Хантер послушался. Он смотрел, как офицеры склонились над кейсом и недоуменно изучают его содержимое. Четыре материнские платы и топорик, и больше ничего. Младший достал сканер и приложил к наклейке с QR-кодом производителя. В этот момент Хантер понял, что все кончено. За годы охоты он не раз бывал в ситуациях, близких к полному провалу. Но всякий раз в последнюю секунду ум подбрасывал ему спасительную идею. И теперь он не подвел растерянного хозяина.
Ступая как можно тише, Хантер отошел от полицейских, которые стояли к нему спиной, склонившись, изучали данные о платах и их андроидах-обладателях. Вот-вот они поймут, что платы действующие, то есть были извлечены из работающего, не отключенного андроида.

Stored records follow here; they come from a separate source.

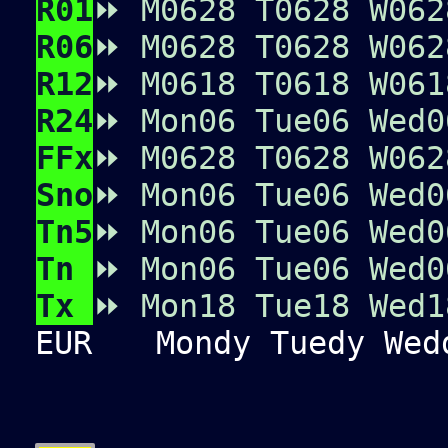
R01
⏩
M0
6
2
8
T0
6
2
8
W0
6
2
R06
⏩
M0
6
2
8
T0
6
2
8
W0
6
2
R12
⏩
M06
18
T06
18
W06
1
R24
⏩
Mon06
Tue06
Wed0
FFx
⏩
M0
6
2
8
T0
6
2
8
W0
6
2
Sno
⏩
Mon06
Tue06
Wed0
Tn5
⏩
Mon06
Tue06
Wed0
Tn
⏩
Mon06
Tue06
Wed0
Tx
⏩
Mon18
Tue18
Wed1
EUR
Mondy Tuedy Wedd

Это и раньше было покушением на имущество хозяев умных машин и каралось по всей строгости закона, а теперь такие действия приравнивались к физическому насилию. Хантер не хотел извлекать плату из отключенной жертвы, потому что не собирался облегчать ее муки.
Еще вчера в амбаре он заприметил висящее на стене длинное острое шило для столярных работ. Он прикинул, не пригодится ли оно ему в последующих охотах, но так ничего путного и не придумал. Зато теперь его рука сама потянулась к гладкому металлу, он отцепил шило от крючка и так же бесшумно снова вышел на улицу. Один из полицейских уже звонил коллегам в участке и вызывал экспертов: быстро же они все поняли! Хантер подошел к старшему сзади и молниеносно всадил шило ему под ребра со стороны спины.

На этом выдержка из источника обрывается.